### Task requirements
Your task is to copy all of the entries exactly as they are given.

[Input Boundary: Start]

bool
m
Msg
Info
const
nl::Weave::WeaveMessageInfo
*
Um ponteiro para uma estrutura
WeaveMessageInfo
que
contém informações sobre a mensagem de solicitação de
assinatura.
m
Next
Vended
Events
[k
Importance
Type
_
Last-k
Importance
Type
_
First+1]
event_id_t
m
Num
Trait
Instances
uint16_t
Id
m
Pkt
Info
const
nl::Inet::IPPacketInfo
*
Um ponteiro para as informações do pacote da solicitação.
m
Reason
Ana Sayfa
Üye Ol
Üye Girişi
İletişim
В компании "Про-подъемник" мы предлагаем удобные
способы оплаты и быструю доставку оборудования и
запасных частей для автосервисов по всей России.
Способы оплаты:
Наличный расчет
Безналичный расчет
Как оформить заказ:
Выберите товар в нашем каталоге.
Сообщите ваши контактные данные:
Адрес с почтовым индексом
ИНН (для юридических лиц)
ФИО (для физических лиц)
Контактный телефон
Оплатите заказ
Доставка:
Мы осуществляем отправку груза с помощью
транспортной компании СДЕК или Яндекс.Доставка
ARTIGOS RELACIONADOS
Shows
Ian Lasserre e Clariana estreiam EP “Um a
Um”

[Input Boundary: End]

### Answer box
bool
m
Msg
Info
const
nl::Weave::WeaveMessageInfo
*
Um ponteiro para uma estrutura
WeaveMessageInfo
que
contém informações sobre a mensagem de solicitação de
assinatura.
m
Next
Vended
Events
[k
Importance
Type
_
Last-k
Importance
Type
_
First+1]
event_id_t
m
Num
Trait
Instances
uint16_t
Id
m
Pkt
Info
const
nl::Inet::IPPacketInfo
*
Um ponteiro para as informações do pacote da solicitação.
m
Reason
Ana Sayfa
Üye Ol
Üye Girişi
İletişim
В компании "Про-подъемник" мы предлагаем удобные
способы оплаты и быструю доставку оборудования и
запасных частей для автосервисов по всей России.
Способы оплаты:
Наличный расчет
Безналичный расчет
Как оформить заказ:
Выберите товар в нашем каталоге.
Сообщите ваши контактные данные:
Адрес с почтовым индексом
ИНН (для юридических лиц)
ФИО (для физических лиц)
Контактный телефон
Оплатите заказ
Доставка:
Мы осуществляем отправку груза с помощью
транспортной компании СДЕК или Яндекс.Доставка
ARTIGOS RELACIONADOS
Shows
Ian Lasserre e Clariana estreiam EP “Um a
Um”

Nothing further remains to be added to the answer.